Thus when git will run git gc when it feels useful (after a certain amount of push usually)
At work we also have a simple crontab script that run git gc every night (to limit the number of files before running a backup) and git gc --aggressive during week ends to try to gain some size
Nicolas
It's probably trivial to write a command for running a gc on some repo
on the server too -- but it looks to me like a repo on a server is
one of the *last* places you want to be running a gc on...
--
((lambda (x) (x x)) (lambda (x) (x x))) Eli Barzilay:
http://barzilay.org/ Maze is Life!
And git does not replace backups so even if you destroyed a branch, and gc pruned it, you can still extract the object from previous backups...
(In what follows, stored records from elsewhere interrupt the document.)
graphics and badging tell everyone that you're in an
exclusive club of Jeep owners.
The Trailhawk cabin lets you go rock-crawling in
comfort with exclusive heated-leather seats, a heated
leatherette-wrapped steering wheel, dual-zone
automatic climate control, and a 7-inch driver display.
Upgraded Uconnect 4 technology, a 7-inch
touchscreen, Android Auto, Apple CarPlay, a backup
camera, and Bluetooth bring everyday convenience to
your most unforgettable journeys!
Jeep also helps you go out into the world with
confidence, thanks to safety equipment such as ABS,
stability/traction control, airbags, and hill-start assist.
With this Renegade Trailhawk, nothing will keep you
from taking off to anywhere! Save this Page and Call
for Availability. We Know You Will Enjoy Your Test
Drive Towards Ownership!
You can also configure a longer pruneexpire/reflogexpire period.
And it is a place where you need to run git gc (at least we do). We work with repo such ass gcc which are absolutely huge and takes ages to clone/act upon. Without gcc, we'd just spend half the day waiting to clone/pull/push.
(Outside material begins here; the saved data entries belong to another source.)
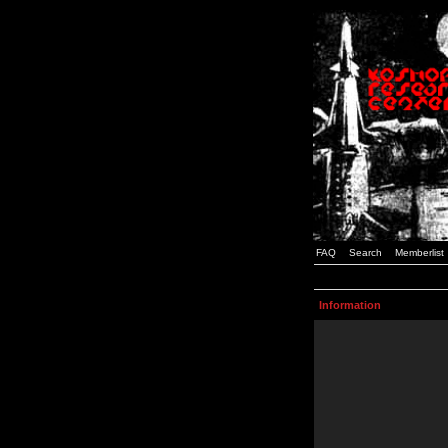
FAQ
Search
Memberlist
Information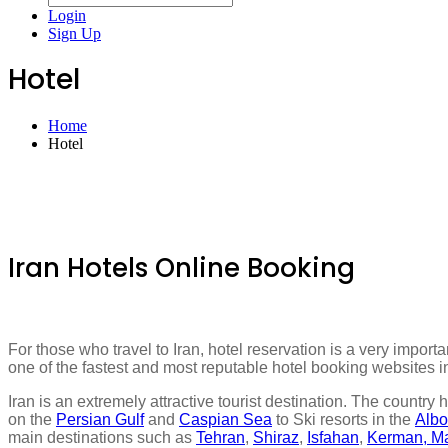
Login
Sign Up
Hotel
Home
Hotel
Iran Hotels Online Booking
For those who travel to Iran, hotel reservation is a very import
one of the fastest and most reputable hotel booking websites in 
Iran is an extremely attractive tourist destination. The country 
on the
Persian Gulf
and
Caspian Sea
to Ski resorts in the
Albo
main destinations such as
Tehran
,
Shiraz
,
Isfahan
,
Kerman, M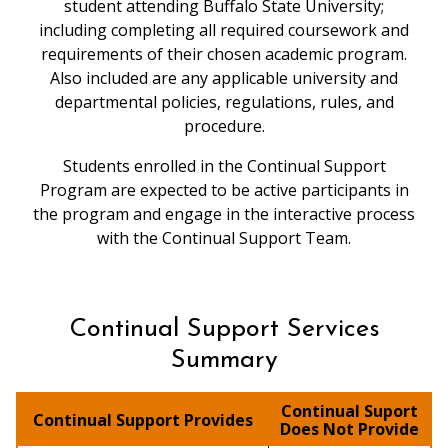
student attending Buffalo State University;
including completing all required coursework and
requirements of their chosen academic program.
Also included are any applicable university and
departmental policies, regulations, rules, and
procedure.
Students enrolled in the Continual Support
Program are expected to be active participants in
the program and engage in the interactive process
with the Continual Support Team.
Continual Support Services
Summary
Continual Suport
Continual Support Provides
Does Not Provide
Plus it keeps refs tidy and pack are easier to export for backup purpose:1 file to rsync is much much faster than a few thousands (stat on each file is killing the performances).
Nicolas
This is a little contradictory. You will prune before export to
backup, but rely on the backup for objects that might have been pruned
before the backup...
-milki
Relying more on backups is exactly why it (gcing frequently) is a bad
idea. It's true that you can configure that -- but what's the point
of running it more frequently then? If you want just the repacking
aspect, then ... run just git repack.
> And it is a place where you need to run git gc (at least we do). We
> work with repo such ass gcc which are absolutely huge and takes ages
> to clone/act upon. Without gcc, we'd just spend half the day waiting
> to clone/pull/push.
Again, if you don't need the gc aspect, there's no point in running
it. But even with just repacking, I'd be surprised if the difference
is noticeable after the initial setup -- it's true that a gcc clone
would be huge, but that's existing stuff that gets packed once and
then you pay the extra cost only for new content (until it gets
repacked automatically too).
> Plus it keeps refs tidy and pack are easier to export for backup
> purpose:1 file to rsync is much much faster than a few thousands
> (stat on each file is killing the performances).
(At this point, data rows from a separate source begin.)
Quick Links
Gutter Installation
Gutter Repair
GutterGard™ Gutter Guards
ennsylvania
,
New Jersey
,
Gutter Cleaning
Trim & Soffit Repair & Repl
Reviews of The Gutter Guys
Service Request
Um, so you want it to be tidy even if you can *lose* stuff because you
want *backups* to be faster? That's a bad cyclic reasoning...
At ${WORKPLACE}, we allow our developers the ability to remove their own branches remotely on the dev repo. I had originally set up a cron job to run 'git gc' nightly on each repo, but found that branches would mysteriously disappear following garbage collection[1] (Eeek! Scary!)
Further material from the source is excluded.